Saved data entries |
╔══

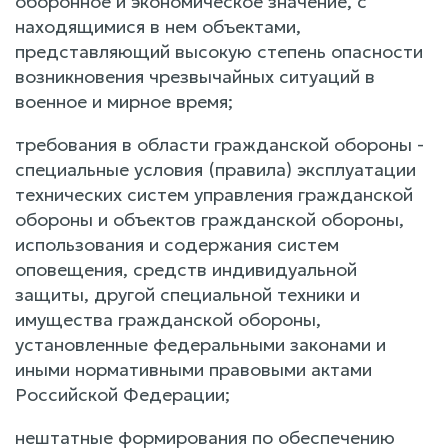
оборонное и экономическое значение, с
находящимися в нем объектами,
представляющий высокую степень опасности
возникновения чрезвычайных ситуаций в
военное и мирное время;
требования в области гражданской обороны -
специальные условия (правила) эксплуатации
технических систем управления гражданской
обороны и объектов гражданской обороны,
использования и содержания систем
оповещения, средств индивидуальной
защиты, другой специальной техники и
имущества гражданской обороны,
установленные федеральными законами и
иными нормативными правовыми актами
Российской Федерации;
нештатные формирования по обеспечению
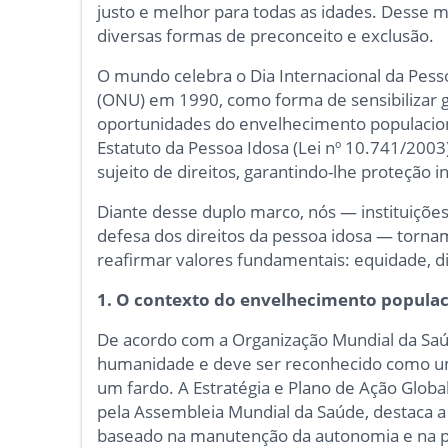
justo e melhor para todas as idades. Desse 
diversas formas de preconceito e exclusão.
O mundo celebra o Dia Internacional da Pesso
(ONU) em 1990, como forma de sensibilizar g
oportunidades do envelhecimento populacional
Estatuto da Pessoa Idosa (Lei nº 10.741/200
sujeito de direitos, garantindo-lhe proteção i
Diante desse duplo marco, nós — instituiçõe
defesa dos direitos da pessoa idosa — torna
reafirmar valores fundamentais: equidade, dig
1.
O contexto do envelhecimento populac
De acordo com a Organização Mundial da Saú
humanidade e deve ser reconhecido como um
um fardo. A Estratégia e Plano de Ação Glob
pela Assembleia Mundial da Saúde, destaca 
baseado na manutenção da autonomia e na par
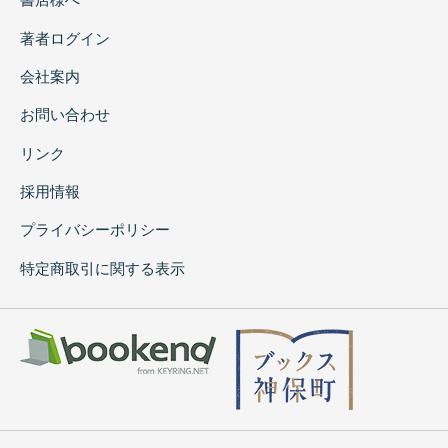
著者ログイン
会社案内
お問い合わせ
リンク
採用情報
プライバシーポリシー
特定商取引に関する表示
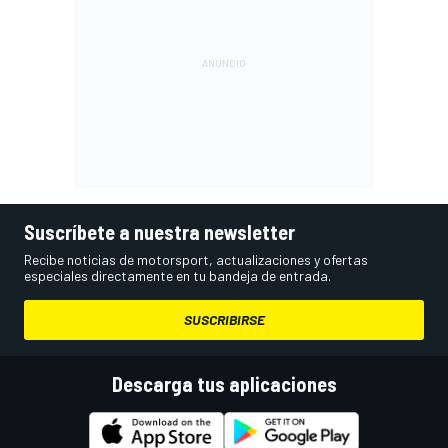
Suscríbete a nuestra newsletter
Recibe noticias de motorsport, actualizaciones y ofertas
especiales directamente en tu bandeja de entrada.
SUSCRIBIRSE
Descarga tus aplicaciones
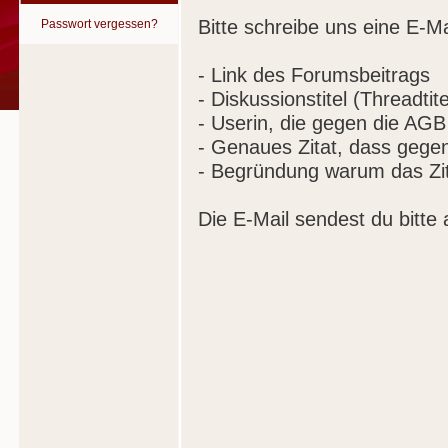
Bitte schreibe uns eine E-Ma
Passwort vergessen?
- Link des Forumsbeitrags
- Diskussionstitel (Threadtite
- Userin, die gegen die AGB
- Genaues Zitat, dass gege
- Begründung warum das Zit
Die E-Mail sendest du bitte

╚══
╔══

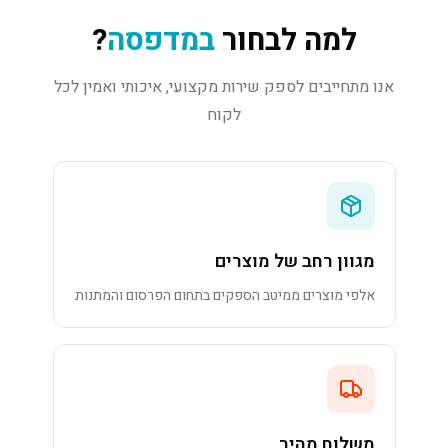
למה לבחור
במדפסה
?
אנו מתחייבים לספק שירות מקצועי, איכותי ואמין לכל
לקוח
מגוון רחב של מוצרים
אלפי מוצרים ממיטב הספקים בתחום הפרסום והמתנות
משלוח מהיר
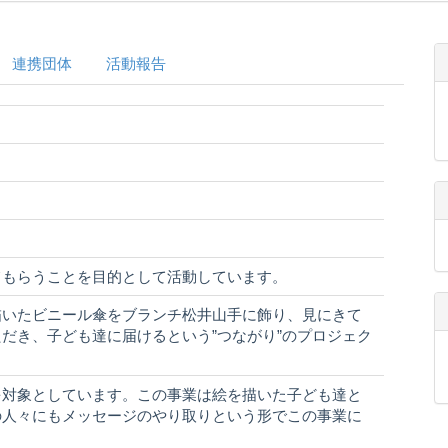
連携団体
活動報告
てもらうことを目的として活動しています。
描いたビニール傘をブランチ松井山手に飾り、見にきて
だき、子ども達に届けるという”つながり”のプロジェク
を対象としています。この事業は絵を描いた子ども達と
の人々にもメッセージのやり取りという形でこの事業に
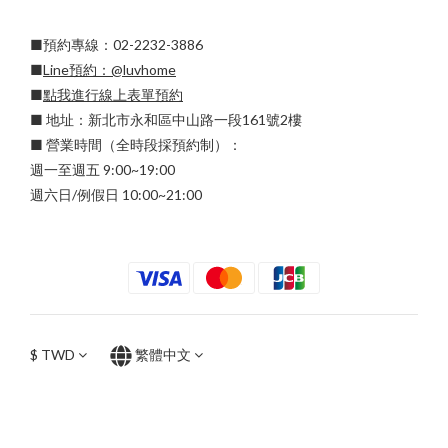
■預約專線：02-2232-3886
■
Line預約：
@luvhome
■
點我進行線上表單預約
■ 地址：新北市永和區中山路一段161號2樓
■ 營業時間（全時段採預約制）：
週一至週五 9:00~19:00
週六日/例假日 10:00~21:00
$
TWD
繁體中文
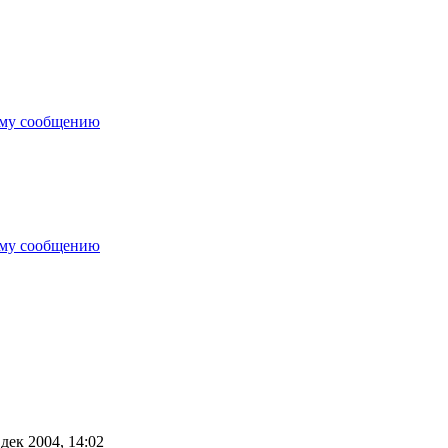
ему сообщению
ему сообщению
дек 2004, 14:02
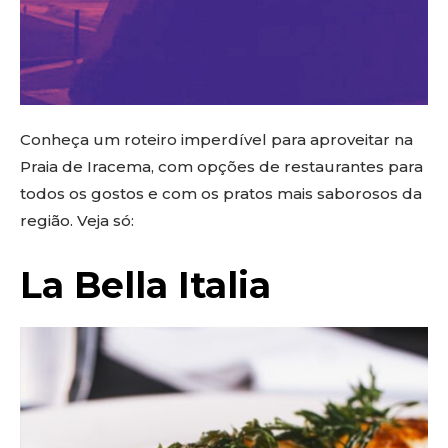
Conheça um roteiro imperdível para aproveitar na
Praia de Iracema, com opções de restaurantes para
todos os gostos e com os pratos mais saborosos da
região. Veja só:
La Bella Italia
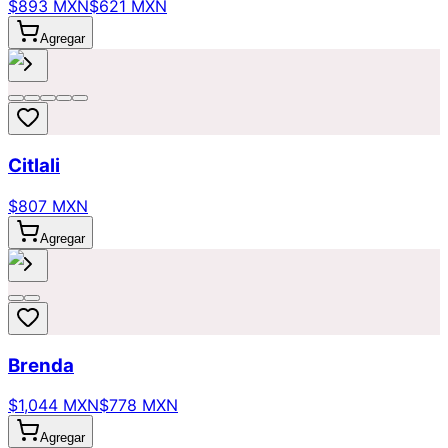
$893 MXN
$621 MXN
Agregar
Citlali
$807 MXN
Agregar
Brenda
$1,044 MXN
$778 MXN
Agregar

╚══
╔══

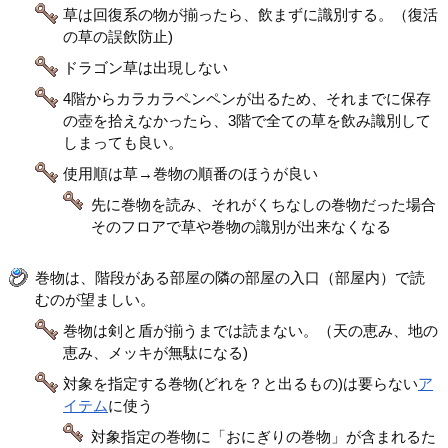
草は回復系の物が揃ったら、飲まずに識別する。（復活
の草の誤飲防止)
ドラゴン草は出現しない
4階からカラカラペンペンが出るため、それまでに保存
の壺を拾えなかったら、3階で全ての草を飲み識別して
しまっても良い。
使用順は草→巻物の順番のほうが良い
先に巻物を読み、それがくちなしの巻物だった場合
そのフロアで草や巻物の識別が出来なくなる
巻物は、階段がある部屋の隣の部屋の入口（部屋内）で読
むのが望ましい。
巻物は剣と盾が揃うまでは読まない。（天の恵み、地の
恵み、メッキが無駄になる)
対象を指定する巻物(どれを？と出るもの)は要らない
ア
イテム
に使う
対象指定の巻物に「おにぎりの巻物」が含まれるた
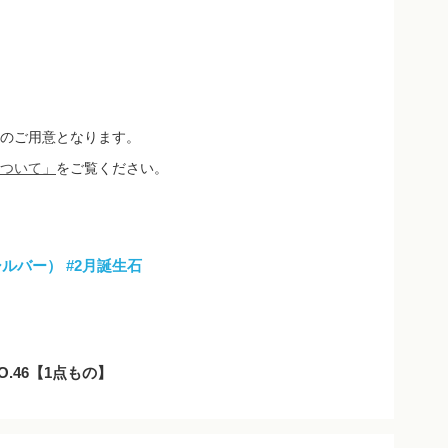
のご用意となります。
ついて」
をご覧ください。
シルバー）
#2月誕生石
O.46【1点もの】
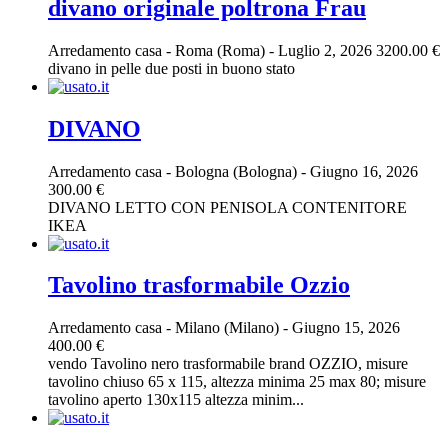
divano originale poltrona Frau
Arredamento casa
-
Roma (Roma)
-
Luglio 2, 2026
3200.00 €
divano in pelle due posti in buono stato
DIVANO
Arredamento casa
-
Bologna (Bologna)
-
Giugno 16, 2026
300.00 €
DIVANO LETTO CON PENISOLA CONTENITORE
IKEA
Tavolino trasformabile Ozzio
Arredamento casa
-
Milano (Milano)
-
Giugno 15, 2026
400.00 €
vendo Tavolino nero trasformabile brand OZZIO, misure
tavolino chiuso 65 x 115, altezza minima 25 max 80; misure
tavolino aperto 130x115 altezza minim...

╚══

Task details |
Start with the line above that contains "оборонное и экономическое значение, с" and stop after the line that contains "технических систем управления гражданской". Output those lines exactly, and only those.

Solution to the exercise |
оборонное и экономическое значение, с
находящимися в нем объектами,
представляющий высокую степень опасности
возникновения чрезвычайных ситуаций в
военное и мирное время;
требования в области гражданской обороны -
специальные условия (правила) эксплуатации
технических систем управления гражданской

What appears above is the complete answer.